As used herein, the terms “transaction card,” “financial transaction card,” and “payment card” refer to any suitable transaction card, such as a credit card, a debit card, a prepaid card, a charge card, a membership card, a promotional card, a frequent flyer card, an identification card, a prepaid card, a gift card, and/or any other device that may hold payment account information, such as mobile phones, Smartphones, personal digital assistants (PDAs), key fobs, and/or computers. Each type of transactions card can be used as a method of payment for performing a transaction. In addition, consumer card account behavior can include but is not limited to purchases, management activities (e.g., balance checking), bill payments, achievement of targets (meeting account balance goals, paying bills on time), and/or product registrations (e.g., mobile application downloads).
The systems and processes are not limited to the specific embodiments described herein. In addition, components of each system and each process can be practiced independent and separate from other components and processes described herein. Each component and process also can be used in combination with other assembly packages and processes.

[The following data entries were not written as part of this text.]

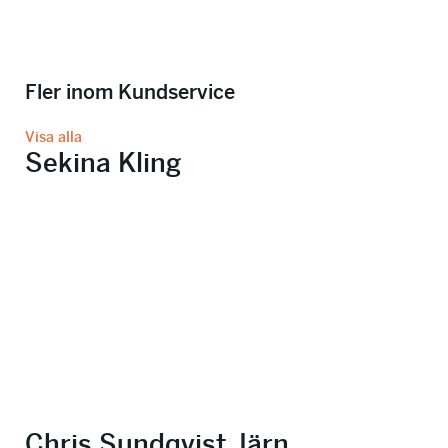
Fler inom Kundservice
Visa alla
Sekina Kling
Chris Sundqvist Järn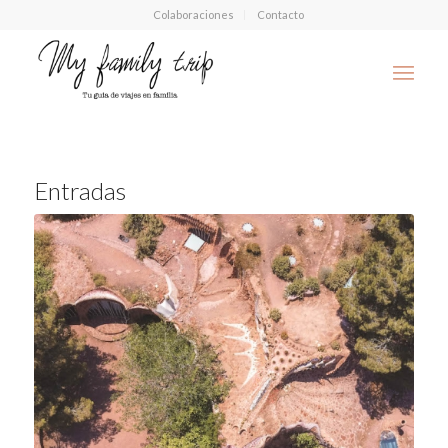
Colaboraciones
Contacto
Entradas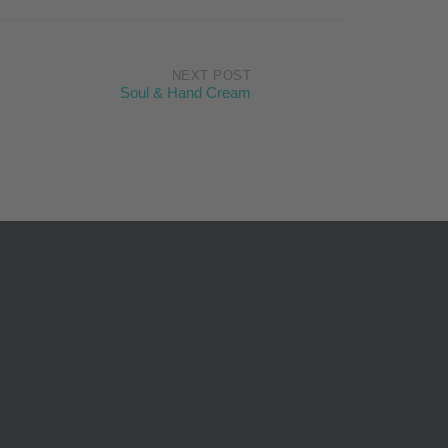
NEXT POST
Soul & Hand Cream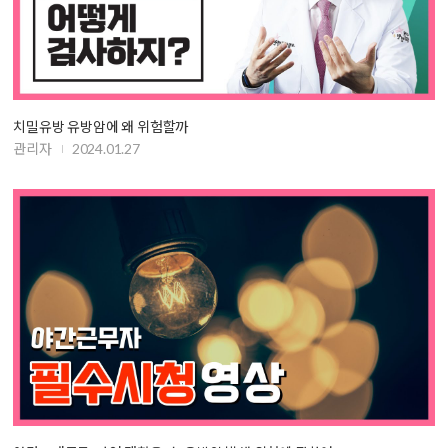
치밀유방 유방암에 왜 위험할까
관리자
2024.01.27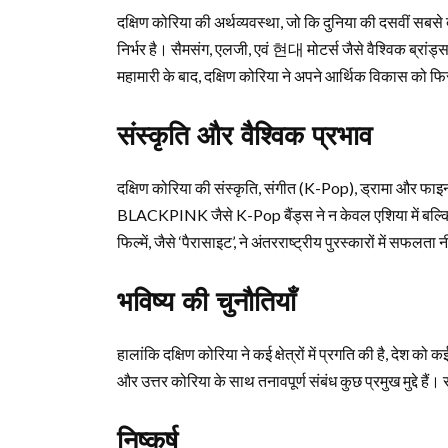
दक्षिण कोरिया की अर्थव्यवस्था, जो कि दुनिया की दसवीं सबस
निर्भर है। सैमसंग, एलजी, एवं 현대 मोटर्स जैसे वैश्विक ब्रांड्
महामारी के बाद, दक्षिण कोरिया ने अपने आर्थिक विकास को फिर 
संस्कृति और वैश्विक प्रभाव
दक्षिण कोरिया की संस्कृति, संगीत (K-Pop), ड्रामा और फाइन
BLACKPINK जैसे K-Pop बैंड्स ने न केवल एशिया में बल्कि 
फिल्में, जैसे ‘पैरासाइट’, ने अंतरराष्ट्रीय पुरस्कारों में सफलता 
भविष्य की चुनौतियाँ
हालांकि दक्षिण कोरिया ने कई क्षेत्रों में प्रगति की है, देश को
और उत्तर कोरिया के साथ तनावपूर्ण संबंध कुछ प्रमुख मुद्दे है
निष्कर्ष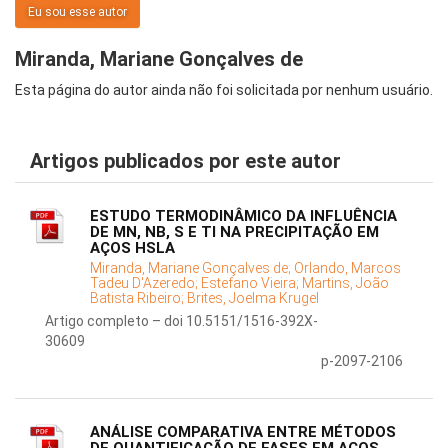
Eu sou esse autor
Miranda, Mariane Gonçalves de
Esta página do autor ainda não foi solicitada por nenhum usuário.
Artigos publicados por este autor
ESTUDO TERMODINÂMICO DA INFLUÊNCIA
DE MN, NB, S E TI NA PRECIPITAÇÃO EM
AÇOS HSLA
Miranda, Mariane Gonçalves de;
Orlando, Marcos
Tadeu D'Azeredo;
Estefano Vieira;
Martins, João
Batista Ribeiro;
Brites, Joelma Krugel
Artigo completo – doi 10.5151/1516-392X-
30609
p-2097-2106
ANÁLISE COMPARATIVA ENTRE MÉTODOS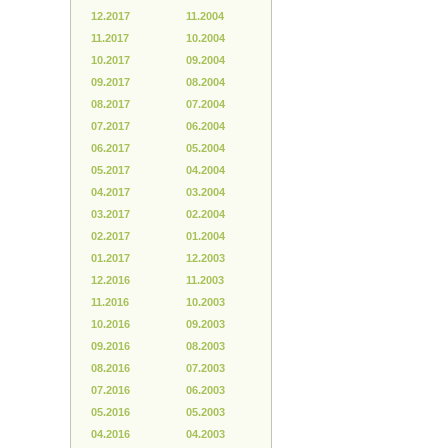
12.2017
11.2004
11.2017
10.2004
10.2017
09.2004
09.2017
08.2004
08.2017
07.2004
07.2017
06.2004
06.2017
05.2004
05.2017
04.2004
04.2017
03.2004
03.2017
02.2004
02.2017
01.2004
01.2017
12.2003
12.2016
11.2003
11.2016
10.2003
10.2016
09.2003
09.2016
08.2003
08.2016
07.2003
07.2016
06.2003
05.2016
05.2003
04.2016
04.2003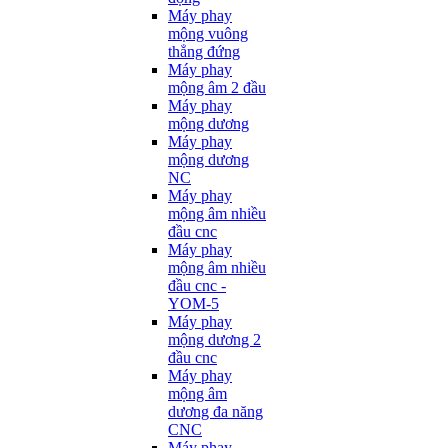
Máy phay
mộng vuông
thẳng đứng
Máy phay
mộng âm 2 đầu
Máy phay
mộng dương
Máy phay
mộng dương
NC
Máy phay
mộng âm nhiều
đầu cnc
Máy phay
mộng âm nhiều
đầu cnc -
YOM-5
Máy phay
mộng dương 2
đầu cnc
Máy phay
mộng âm
dương đa năng
CNC
Máy phay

The following detailed description illustrates embodiments of the disclosure by way of example and not by way of limitation. It is contemplated that the disclosure has general application to the determination and analysis of characteristics of devices used in payment transactions.
FIG. 1 is a schematic diagram illustrating an example multi-party transaction card industry system 20 for enabling ordinary payment-by-card transactions, including payment-by-card transactions made by cardholders using cardholder computing devices to initiate transactions at an online merchant, in which merchants 24 and card issuers 30 do not need to have a one-to-one special relationship. Typical financial transaction institutions provide a suite of interactive, online applications to both current and prospective customers. For example, a financial transactions institution may have a set of applications that provide informational and sales information on their products and services to prospective customers, as well as another set of applications that provide account access for existing cardholders.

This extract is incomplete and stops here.